Before you actually jump on to your data to start cleaning, analysing, visualising, there’s something you do first.
If you don’t know what you have to analyse then what are you gonna analyse? It sounds obvious but it does happen a lot. Starting without knowing what you’re looking for. You might get data that needs analysing or a collection of data that needs attention. Sometimes it’s just a question whether. you can see if you can find something interesting in the data. Before you continue to do so, what’s the reason they ask you to analyse this data? What are they looking for? Main ‘problem’ most of the time is that the manager or the person that asks you to analyse something, often doesn’t know exactly what they want. Because they are not the specialist, you are. Therefore they hope for a surprising result that just pops out of your analysis. Unfortunately that’s quite a challenge, almost impossible to make that happen. That bit in between what you can and what someone expects you to is the gap that needs to close before you start working on the data. Make sure you are the person to close that gap, by asking questions.
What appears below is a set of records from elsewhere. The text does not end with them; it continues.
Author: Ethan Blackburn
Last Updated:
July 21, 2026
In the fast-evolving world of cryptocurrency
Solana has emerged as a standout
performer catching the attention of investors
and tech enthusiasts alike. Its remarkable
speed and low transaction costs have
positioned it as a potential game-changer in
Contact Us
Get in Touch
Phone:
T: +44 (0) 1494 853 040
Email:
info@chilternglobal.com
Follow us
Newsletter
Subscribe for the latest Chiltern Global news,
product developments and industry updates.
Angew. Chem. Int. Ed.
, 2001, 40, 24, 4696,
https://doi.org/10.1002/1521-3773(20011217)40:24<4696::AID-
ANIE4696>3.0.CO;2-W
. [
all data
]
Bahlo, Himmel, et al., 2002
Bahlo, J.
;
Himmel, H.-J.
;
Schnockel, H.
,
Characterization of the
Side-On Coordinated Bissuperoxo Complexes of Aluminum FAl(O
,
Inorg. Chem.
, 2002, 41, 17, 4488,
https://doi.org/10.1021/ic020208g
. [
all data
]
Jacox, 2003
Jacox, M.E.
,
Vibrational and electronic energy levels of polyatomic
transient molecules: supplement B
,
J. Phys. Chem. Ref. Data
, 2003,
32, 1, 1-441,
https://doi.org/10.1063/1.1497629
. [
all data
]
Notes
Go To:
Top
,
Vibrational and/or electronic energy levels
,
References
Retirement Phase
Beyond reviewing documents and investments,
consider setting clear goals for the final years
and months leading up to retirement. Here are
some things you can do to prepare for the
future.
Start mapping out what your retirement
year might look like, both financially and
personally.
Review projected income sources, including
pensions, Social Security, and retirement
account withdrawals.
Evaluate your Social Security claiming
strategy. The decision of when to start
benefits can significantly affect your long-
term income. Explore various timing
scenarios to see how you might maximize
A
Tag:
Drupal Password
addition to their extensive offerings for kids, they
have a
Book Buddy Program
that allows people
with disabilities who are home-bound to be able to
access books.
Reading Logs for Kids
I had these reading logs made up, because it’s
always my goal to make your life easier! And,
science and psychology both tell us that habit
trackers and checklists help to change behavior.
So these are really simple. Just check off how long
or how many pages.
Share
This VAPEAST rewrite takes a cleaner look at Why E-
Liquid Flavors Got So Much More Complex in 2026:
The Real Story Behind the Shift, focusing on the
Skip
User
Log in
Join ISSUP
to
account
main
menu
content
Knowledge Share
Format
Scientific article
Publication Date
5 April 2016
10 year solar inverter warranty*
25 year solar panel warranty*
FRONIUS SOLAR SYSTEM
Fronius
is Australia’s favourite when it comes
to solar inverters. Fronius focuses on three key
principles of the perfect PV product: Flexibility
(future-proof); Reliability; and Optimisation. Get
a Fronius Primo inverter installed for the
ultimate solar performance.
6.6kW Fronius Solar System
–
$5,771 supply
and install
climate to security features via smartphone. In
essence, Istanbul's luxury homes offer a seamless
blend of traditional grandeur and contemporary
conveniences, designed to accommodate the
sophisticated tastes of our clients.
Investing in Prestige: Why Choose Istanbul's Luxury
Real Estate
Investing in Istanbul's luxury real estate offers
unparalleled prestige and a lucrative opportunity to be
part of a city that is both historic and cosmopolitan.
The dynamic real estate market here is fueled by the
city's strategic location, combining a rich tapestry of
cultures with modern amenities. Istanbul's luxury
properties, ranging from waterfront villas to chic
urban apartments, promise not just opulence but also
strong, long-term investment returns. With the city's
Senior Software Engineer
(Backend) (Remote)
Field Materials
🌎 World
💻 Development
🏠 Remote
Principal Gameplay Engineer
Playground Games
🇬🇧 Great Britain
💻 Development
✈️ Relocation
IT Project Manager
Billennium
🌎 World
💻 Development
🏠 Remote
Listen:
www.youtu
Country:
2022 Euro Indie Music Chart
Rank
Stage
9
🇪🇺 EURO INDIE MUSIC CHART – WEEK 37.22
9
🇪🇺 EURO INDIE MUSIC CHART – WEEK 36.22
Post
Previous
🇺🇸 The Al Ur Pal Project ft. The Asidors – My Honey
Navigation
Don’t expect someone to come up with a strong and perfectly formulated hypothesis. If they know what they are looking for, it quite often comes in the form of a general question, or wonder about disappointing results from whatever you can think of (depending of the company you’re working for). You are the specialist. You need to ask questions to get as much information as possible, but at the same time you need to use your own knowledge to transform their information in the right strategy or approach that you will use to answer their questions in the right way.
Don’t underestimate the importance of asking understandable questions. If you’ll start talking in all sorts of data science related language, they won’t understand you, might give you the wrong answer and you end up doing the wrong thing. Make sure you get at least a broad overview of what they want, what they expect of you and make sure to communicate properly.
It might sound all very straight forward but don’t forget that after a while, every thing you know about data analysis / data science becomes common knowledge for you. For an employer, a manager or anyone involved in your data, it simply is not. They don’t have that knowledge, because they’re not the specialist. So make sure you ask easy, understandable questions without too much technical language in it.
An exception could be if you’re talking to a head of data science for example. For now I’m only making you aware of it because not only analytical skills are important, also communication skills are very important part of the process.